- Kevin Feasel
- Mala Mahadevan
- Tracy Boggiano
- Tom Norman
Notes: Questions and Topics
The first topic of the evening was around transaction modes, following from a blog post and video I released yesterday.
Not surprisingly, most of us use explicit transactions in many cases, particularly higher-risk scenarios. Tracy has a template which she fills in, and Mala follows a similar path to me: begin a transaction if it’s potentially scary or if you’re doing this in application procedures. Tom’s answer: it depends. Most of the time, Tom uses autocommit because he’s in easy mode, but when he kicks it up to dangerous mode or if he needs to wrap multiple tables in a single transaction, he’ll mark them as explicit.
We also got into a rat’s nest on nested transactions and save points. Nested transactions are a lie. Savepoints are mostly a lie.
Maximum Number of Joins in a Query
Mala brought up a topic asking about the maximum number of joins in a query. Tom took a strong stand with “It depends.” Mostly it depends on how big the tables are.
@srutzky had the best answer: 20 to 30, but they must all be to views which have 20-30 joins. I’d add on that the views need to be nested views going at least three or four levels deep.
I don’t think there’s a real answer to the question. I’ve run into cases with 18-20 joins where the query plan just falls apart and taking one of those joins out (even to a minor table where it’s a simple nested loop lookup of a fairly small number of rows) makes the query perform a lot faster. But I’ve also worked with queries with more joins than that which worked quite nicely. At the end of the day, if you are able to generate a stable plan, that’s how many joins you can get away with.
As a bonus, I rant about the phrase “Normalize until it hurts, denormalize until it works.” This isn’t the 1980s; that phrase generally doesn’t apply to OLTP systems anymore and hasn’t for a good decade-plus. If you need to denormalize your tables to get queries to run efficiently, it probably wasn’t really normalized.
Mala’s Book Corner
Mala is back with two book recommendations for us:
- Performance Tuning with DMVs by Tim Ford and Louis Davidson. This is a bit out of date—like, say, 4 or 5 versions of SQL Server out of date—but as Mala points out, the book goes into a lot of great detail on dynamic management views which are still useful today.

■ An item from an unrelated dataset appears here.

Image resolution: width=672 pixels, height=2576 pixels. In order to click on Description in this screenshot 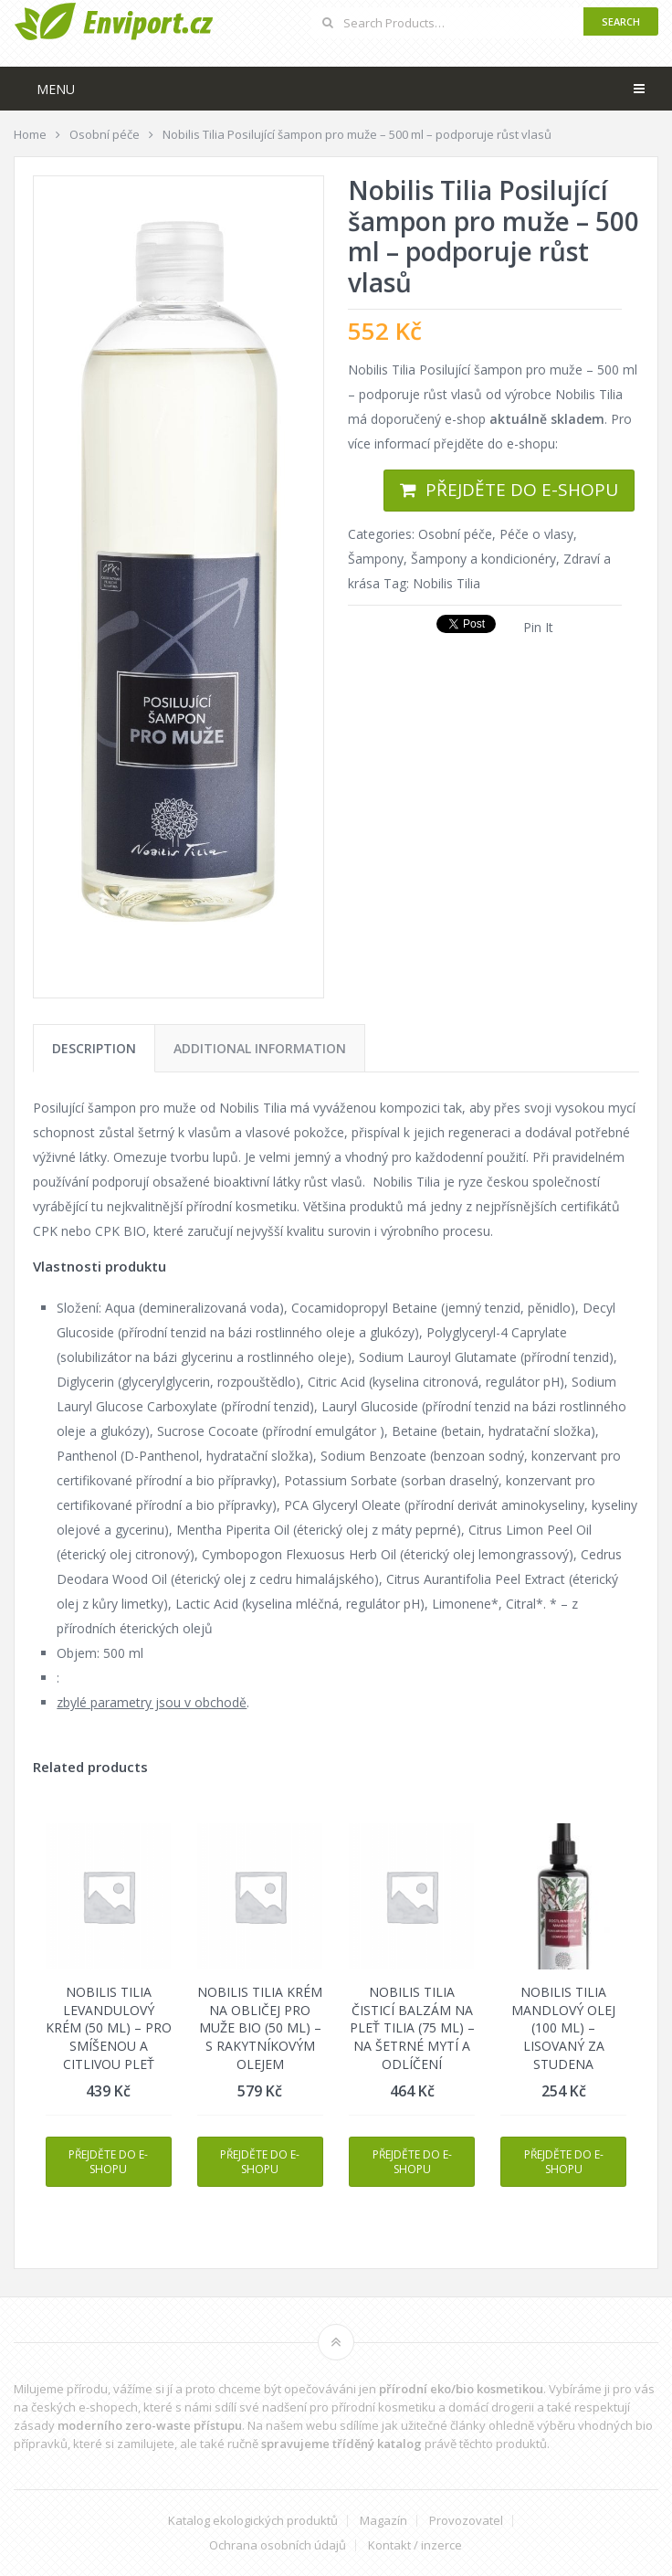 , I will do `click(94, 1048)`. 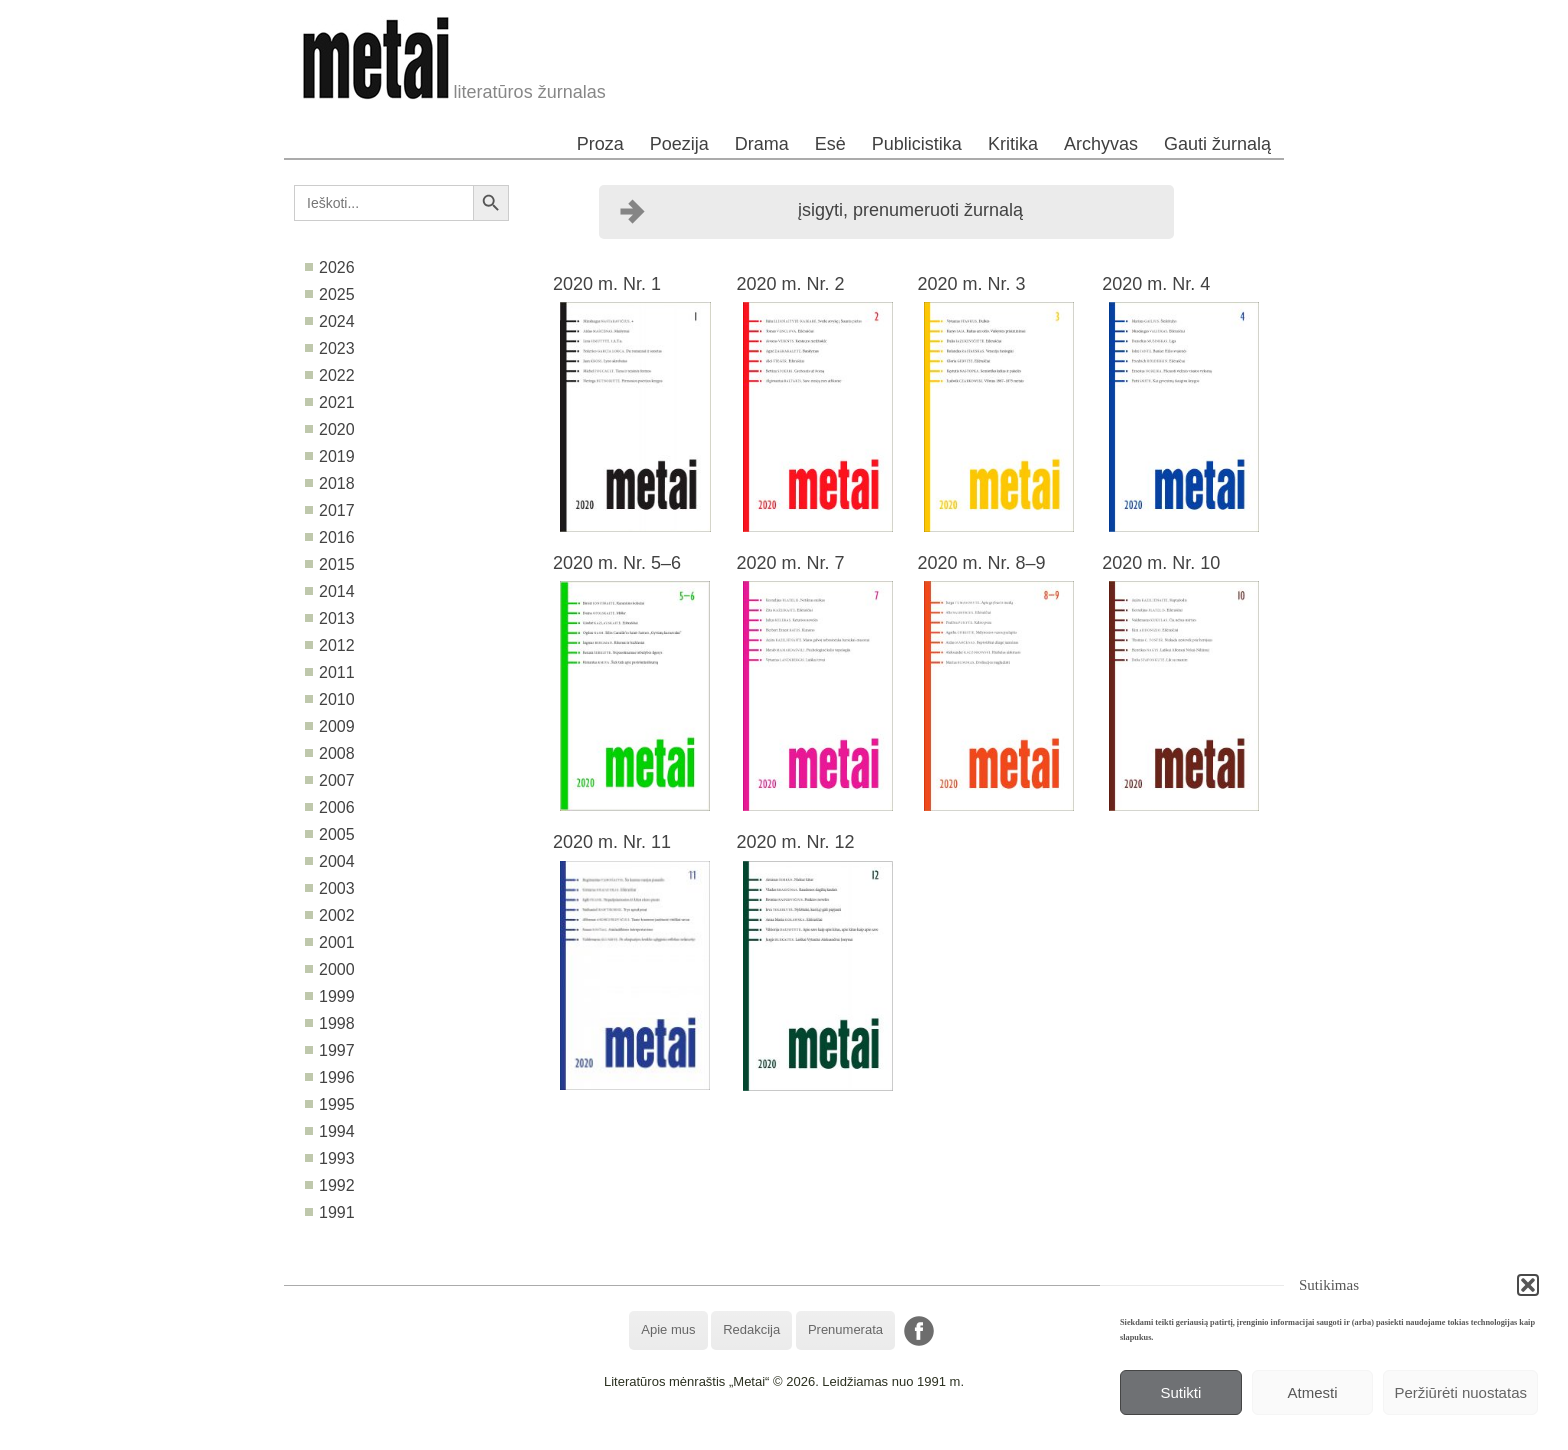 The height and width of the screenshot is (1450, 1568). What do you see at coordinates (337, 1212) in the screenshot?
I see `1991` at bounding box center [337, 1212].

- Atomic Habits by James Clear.
A Diversion on Technical Writing
We ended the broadcast with a discussion on the importance of technical writing and some of the difficulties around it. It started on the idea of writing a book, but we ended up focusing on the documentation itself. One thing I want to stress is just how difficult it is to get this documentation right, especially because we tend to take mental shortcuts and expect that others will know the context currently in our heads. I’m really bad at it and have to try hard to remember that the reader needs all of the relevant context. It’s particularly difficult because the reader will go from A to B to C to D, but I might have written it B, D, A, C, such that by the time I get to A, I forget that I needed to explain something to make B make sense.
Raymond also asked where you can store documents. It’s a tough problem and we punt around the problem a bit.